Era ancora stupita dall’incontro con quel tedesco, per via della sua sospetta gentilezza. Ma la cosa che le provocava più inquietudine era l’atteggiamento di Celeste. Dal padre non aveva ereditato solo la testardaggine, ma anche il senso dell’onore e della dignità. Celeste non si sarebbe mai sottomessa: voleva renderlo chiaro anche ai tedeschi.  

Anastasia l’aveva capito dagli occhi di sua sorella; sebbene fossero di un verde che rammentava la durezza e freddezza dello smeraldo - per questo a chiunque sembrava un'insensibile - vi si poteva scorgere un fuoco all'interno.  

Le sorprese non finirono lì perché, quando Anastasia entrò nel pub, vide che era stato messo tutto a soqquadro. Si allarmò: o a Celeste era venuto un raptus improvviso, oppure qualcuno era entrato durante la notte per rubare. Non sarebbe stata una novità: la guerra aveva messo in ginocchio molte persone e i furti in città erano all’ordine del giorno. La gente, quando si trovava in situazioni difficili come questa, compiva le azioni più disperate per sopravvivere. Senza contare poi che molti alimenti non si trovavano più in giro poiché venivano spediti al fronte per sfamare l'esercito, privandone la popolazione.  

Tutto era razionato, e così, per mantenere l'attività, ci volevano molti soldi. La pasta era un bene reperibile solo a chi poteva permetterselo, così come il sale e il pepe; il pane, di scarsa qualità, era lavorato con farine mischiate. Solo chi si trovava in campagna poteva contare sul proprio orticello per mangiare più dignitosamente.  

A Celeste bastò guardare in faccia la sorellina per leggere la sua paura. «I tedeschi» disse con voce atona. 

«I tedeschi?» ripeté Anastasia allibita. Provò a deglutire ma aveva la bocca secca. Sentiva troppo caldo. 

Celeste distolse lo sguardo da lei, e Anastasia sentì il nodo che le si era formato nello stomaco allentarsi.  

«Sì» rispose semplicemente la sorella, iniziando a spazzare. C’era della cenere di sigaretta per terra.
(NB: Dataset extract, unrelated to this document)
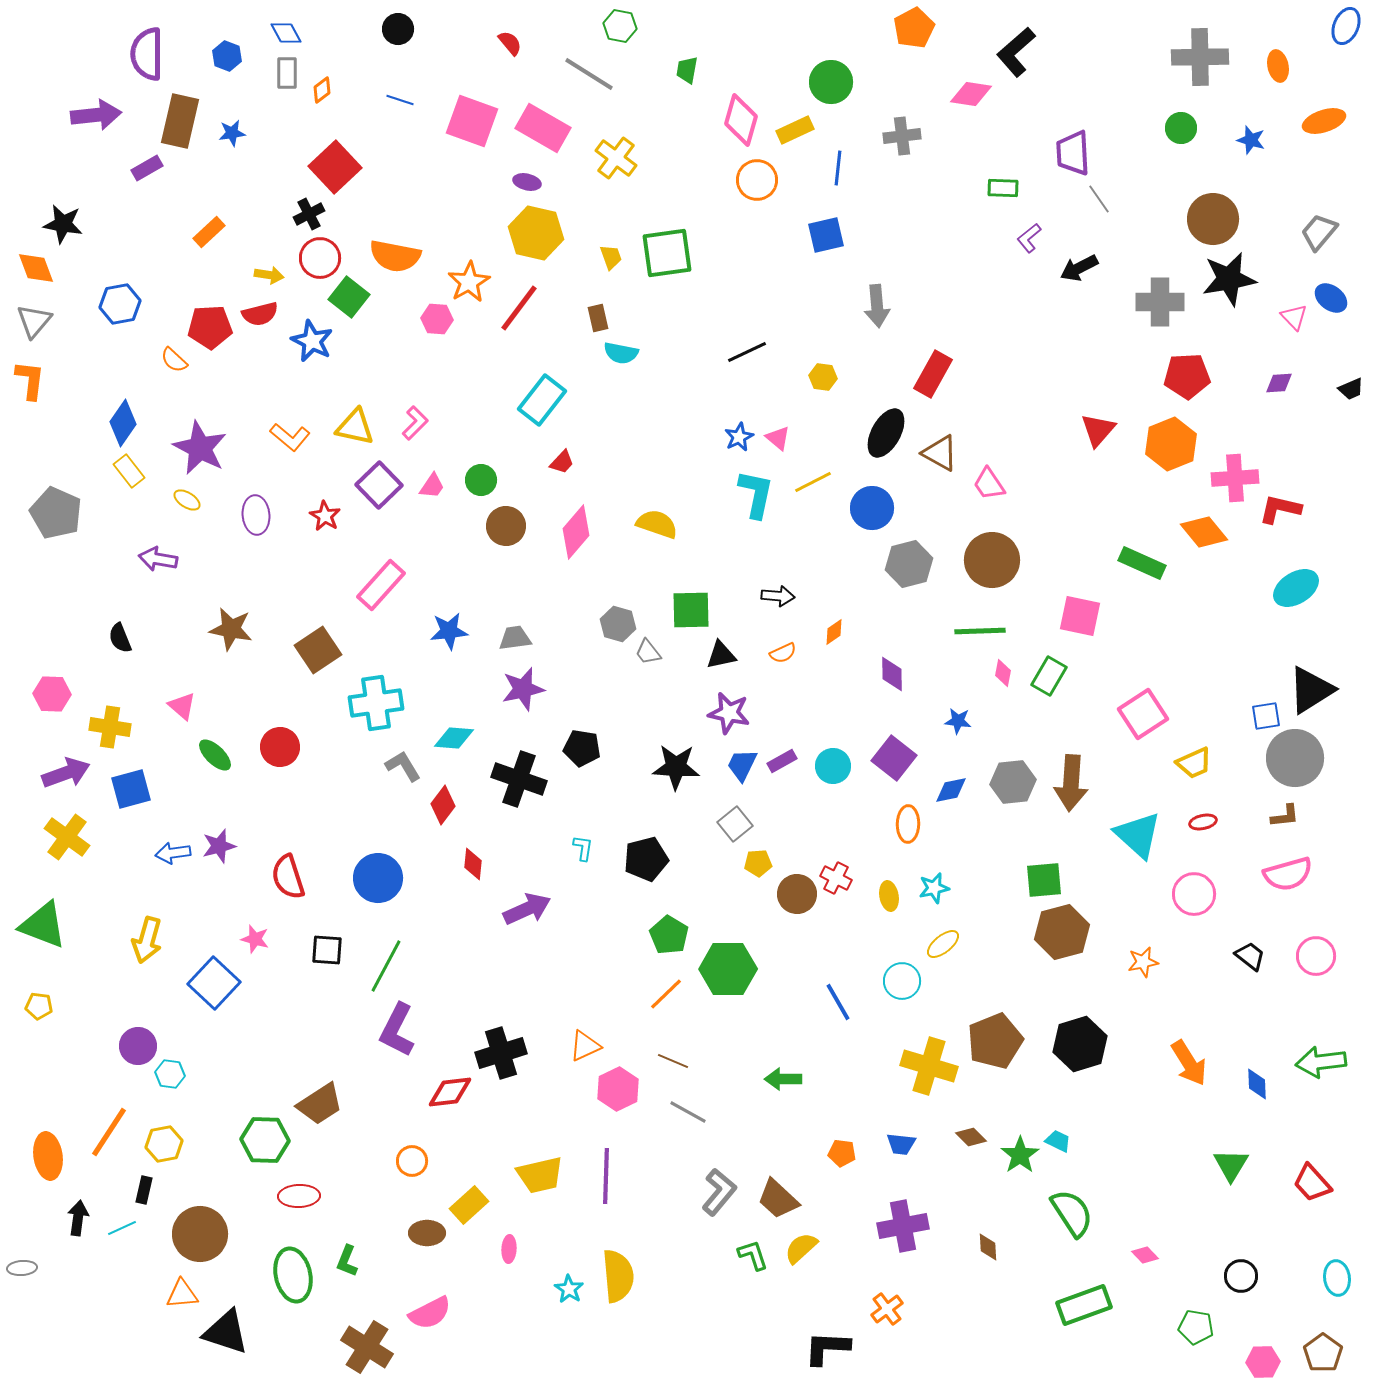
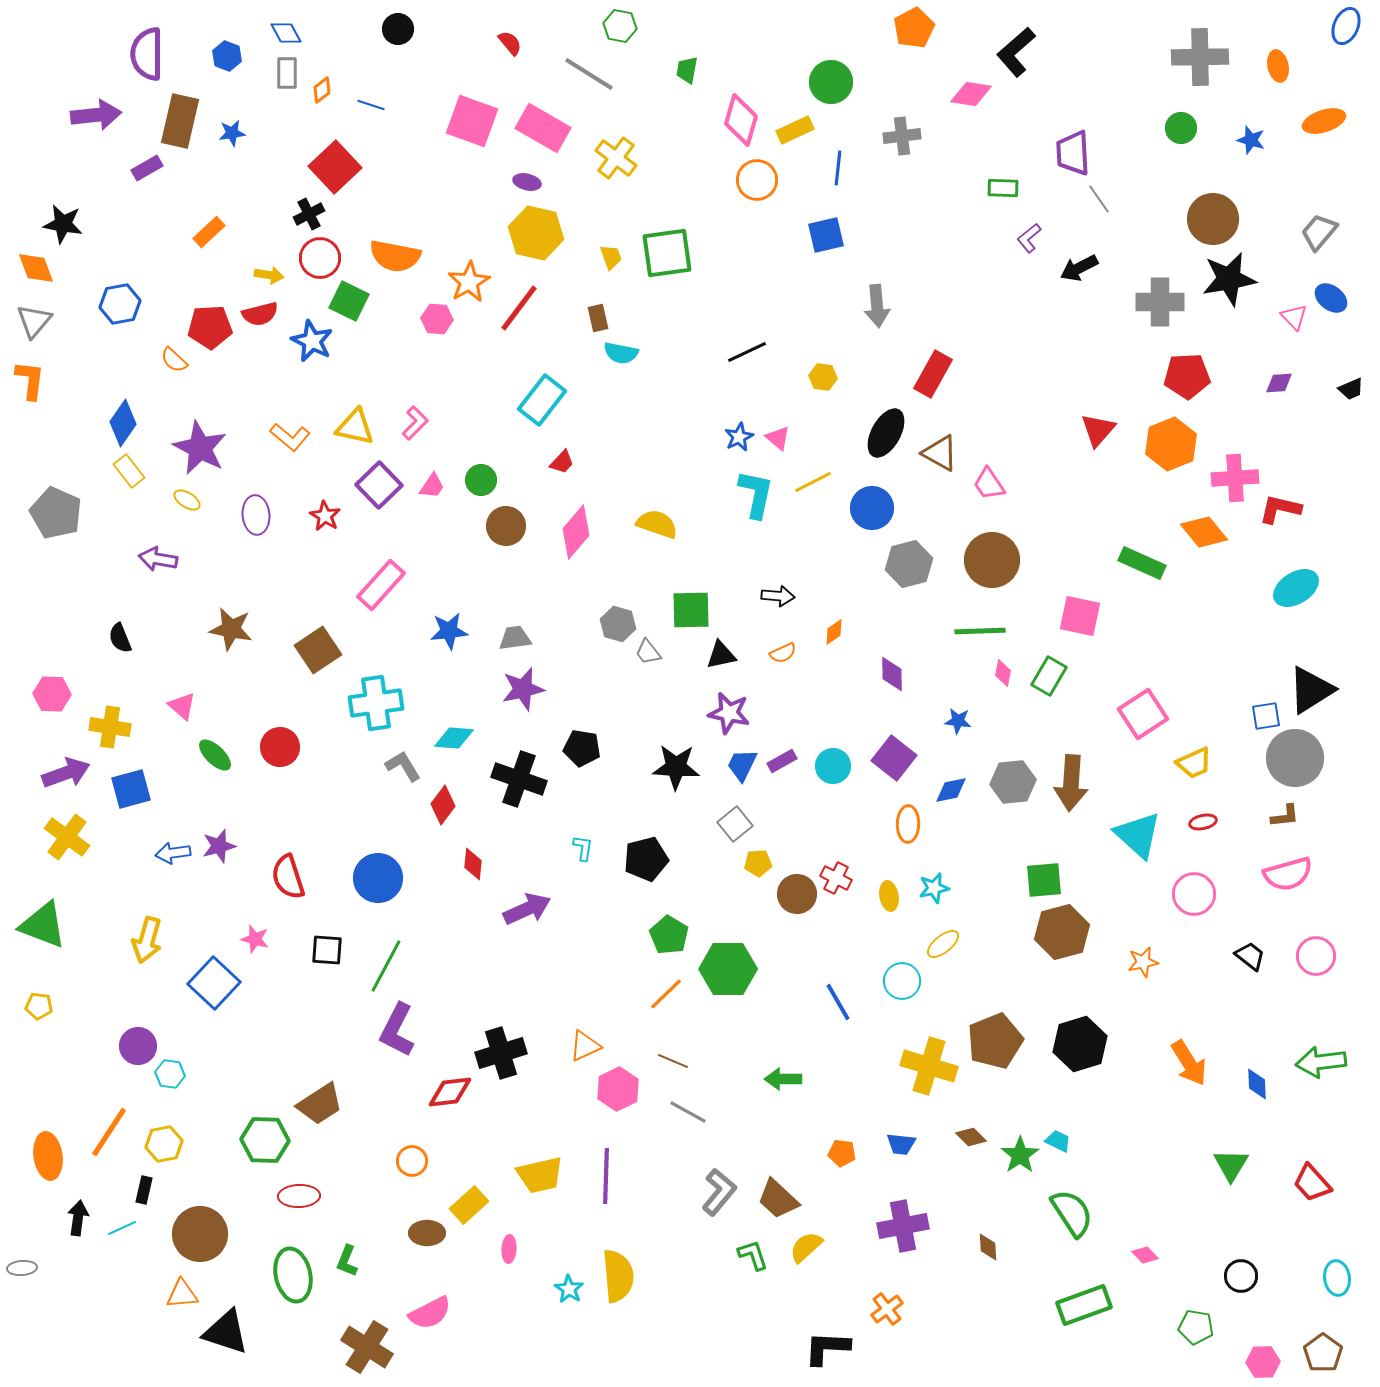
blue line at (400, 100): moved 29 px left, 5 px down
green square at (349, 297): moved 4 px down; rotated 12 degrees counterclockwise
yellow semicircle at (801, 1248): moved 5 px right, 1 px up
Anastasia aveva la sensazione che di lì a poco avrebbe avuto una ramanzina che non si sarebbe scordata per i prossimi dieci anni. «Sono pericolosi, Anastasia!» sbottò Celeste, fissandola negli occhi. Anastasia vide chiaramente, da come aveva posato con troppa foga il barattolo di conserva sulla credenza, che la sorella era nervosa, ma anche che, con la sua espressione fredda, cercava di non darlo a vedere.  

«Si... lo so...» rispose Anastasia, abbassando gli occhi, non riuscendo a sostenere lo sguardo della sorella maggiore. Era mortificata: l’ultima cosa che voleva era deludere sua sorella.  

«Mi devi promettere che non interagirai con loro: a meno che non sia strettamente necessario, intendo». Il tono di Celeste non ammetteva assolutamente repliche da parte della sorellina.  

«Te lo prometto» la rassicurò Anastasia. Tuttavia, continuava a guardarsi la punta dei piedi. Alzò di scattò la testa solo quando sentì le parole successive di Celeste. 

«Il tenente Fischer… è stato lui a farci questo… e sa di nostro padre. Siamo al centro della sua attenzione». Le parole di Celeste portavano con sé il peso di un ricordo troppo doloroso, che provocò il magone anche nella più giovane. 

Anastasia riuscì finalmente a collegare i pezzi. Il modo in cui lui aveva pronunciato il suo nome, affermando di averlo già sentito. Aveva giocato con lei, in modo subdolo e traditore. Le si era avvicinato come per salvarla da una situazione che avrebbe imbarazzato persino la persona più spudorata sulla faccia della terra, le aveva chiesto se stava bene e le aveva sorriso: tutto per conquistare la sua fiducia. Che cosa pensava di scoprire? Che tutta la sua famiglia era traditrice del regime?